Down there we discovered the basements of the school buildings overgrown with pretty tall trees… The teacher by the nature of her occupation must have been a person, well-known in the neighborhood - so we hoped that she would be recognized back in Australia.
Kulak – a term that the Communists designed and used to accuse wealthy peasants of discrimination and exploitation of their own fellow villagers in Soviet Russia after 1917. After being branded with such a term a man could have been sent to Siberia along with his family or just executed on site while his possessions were distributed (pillaged) among the village poor. Very often kulaks were just industrious people whose wealth had been accumulated by decades of honest labor and who didn’t wish to share the fruits of their labor by joining the kolkhoz (collective farm) with the poorer fellow villagers whose main occupation was drinking.
 
The new house of the old lady built in the 1920s and complete in 1938 is the first village building, so building number four (another tip based on the recollections) – now a clear patch instead of it – was the living place of Aina’s mother!
 
The retired teacher also told us about the location of the old village well remembered by Anna D. that had been flattened a few years before and about the century-old birches that had been cut down near the Orthodox church because of their poor condition.
 
Concluding our research, we arrived in Latroshcha Village that is three kilometers away from Petrovichy.
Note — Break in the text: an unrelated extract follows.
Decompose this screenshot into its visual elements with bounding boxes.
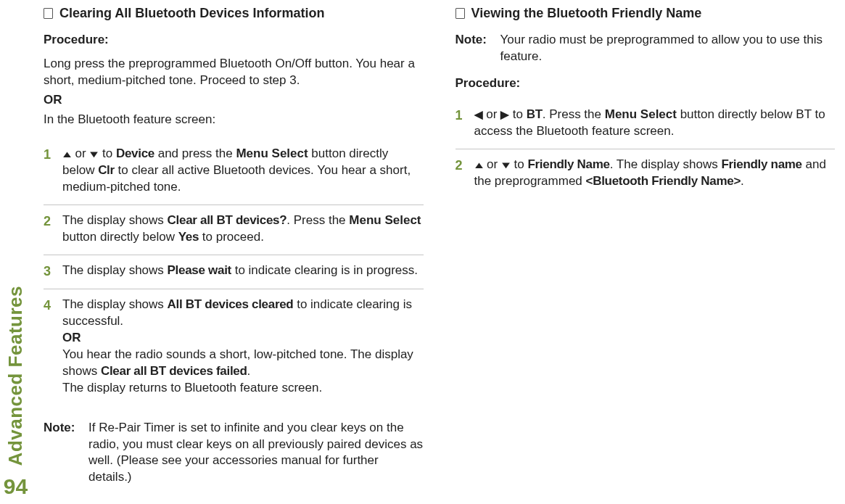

A home to the Latvian community that came over from Latvia over a century ago when tsar was giving away the plots of land, Latroshcha Village today is mainly a dacha place. Only two prewar houses have been preserved while the original occupants are no longer there. The houses again were shown by a friendly local babushka on crutches who along with her dogs kindly looked after the car while we were taking pictures. 
 
belarus family history research - former house location

Anna D. recalls that the fourth building in the High Street was her home...

 
On the following day before breakfast we drove into Shchezher Village (reading these tongue breaking names in Belarusian is particularly hard for English speakers even with basic command of Russian) – a former location of a local high school – that might have been the one Anna D. attended. Again many thanks to our retired teacher!
 
Babushka – a Russian word that stands for an old lady. Since grandfathers in our parts tend to die much earlier an expression that stands for visiting one’s grandparents in the countryside (even when the grandfather is alive) includes babushkas only - go to visit babushka.
 
The locals showed us the location of the school cottages – different buildings for different classes – and after taking a few views we headed towards our Mogilev Hotel, breakfast and the return flight to Riga.